In the second case, we’re also talking about your child’s future. Physical health may not be a factor, but what if she earned the opportunities that now await? What if you have to say no because the other parent reneged on a willingness to share in the payment? How do you respond to a direct question?
My fallback here is similar to my earlier approach. You tell the truth – as gently as possible and in age-appropriate fashion. And if you’re dealing with a teenager and it concerns financing college, it’s my belief that you speak the truth as clearly as you can, but without bad-mouthing the other parent.
Like I said, it’s a fine line to walk. I haven’t always managed it elegantly, but I’ve tried my best.
Clearly, those of us who have danced to the damaging tune of an emotionally manipulative parent or spouse want to break the cycle. We want to break the cycle not only for ourselves but for our children.

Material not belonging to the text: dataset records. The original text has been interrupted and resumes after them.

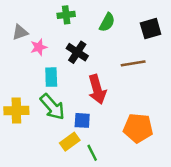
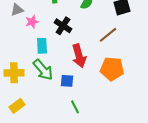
brown line: (133, 63) -> (108, 35), turned -30
orange pentagon: (138, 128) -> (112, 69), moved
yellow rectangle: (70, 142) -> (17, 106), moved

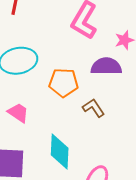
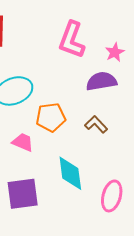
orange pentagon: (64, 83) -> (51, 117), moved

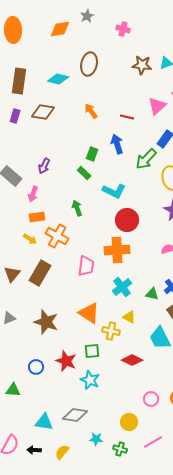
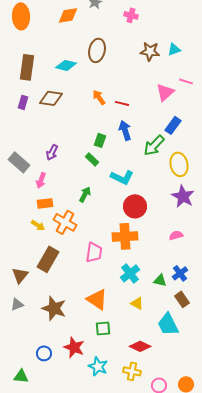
red line: (127, 117) -> (122, 103), moved
green arrow: (77, 208) -> (85, 194), turned 49
brown triangle: (12, 274) -> (20, 275), moved
yellow cross: (111, 331) -> (132, 371), moved
green square: (92, 351) -> (103, 328), moved

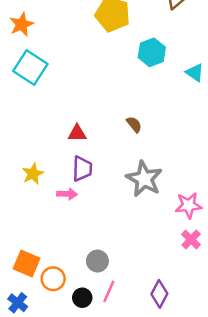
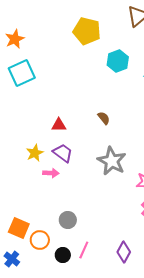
cyan square: (30, 67) -> (22, 73), turned 32
purple trapezoid: (82, 169) -> (63, 153), turned -55
yellow star: (33, 174) -> (35, 153), moved
gray circle: (97, 261) -> (68, 220), moved

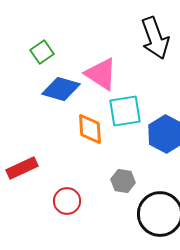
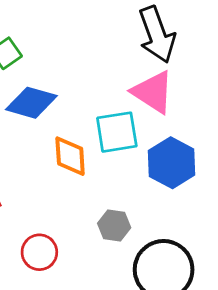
pink triangle: (101, 74) -> (153, 92), moved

Manipulation, Acting Out, Telling the Truth, and Unconditional Love
We may recognize “bad behaviors” and wish to keep our kids away from them. We may recognize that they will continue forever; we may foresee that however harmful, they’re the result of the other parent acting out, and the misdeeds are likely to diminish.
Regardless of the circumstances and how much we wish to protect our children, to deny access to the other parent may be considered parental alienation. We may not know where to draw that line any more than a court could reasonably do so. We may also not have the power to deny access. In fact, in the wake of divorce, we may have to knowingly deliver our children to a manipulative parent. It’s one of the hardest things we do, we work our damnedest to offset the consequences with our own unconditional love, and we seek the least painful path for our kids.
Sometimes that means stepping out of the way to allow them to love a parent we don’t respect, but a parent they have a right to know and love all the same.
Sometimes it means getting back in the ring for a fight, when that’s the last thing we really want to do, but it’s the only way to protect our children.
Sometimes that means telling the truth – directly, in documented fashion, knowing it’s necessary and also, painful. We stick to the facts. We do our best to keep angry opinions out of the conversation. We remain watchful and available to cushion the hurt.
I’ll leave you with one last thought.
Even an emotionally manipulative parent is still capable of sharing good times with his or her children, creating warm memories and offering meaningful lessons, and exhibiting good behaviors along with those we consider problematic.
So we do what we can to be fair, to be truthful, and to be diplomatic. We keep our eyes and ears open. We offset our negative judgments with gut, guts, and common sense.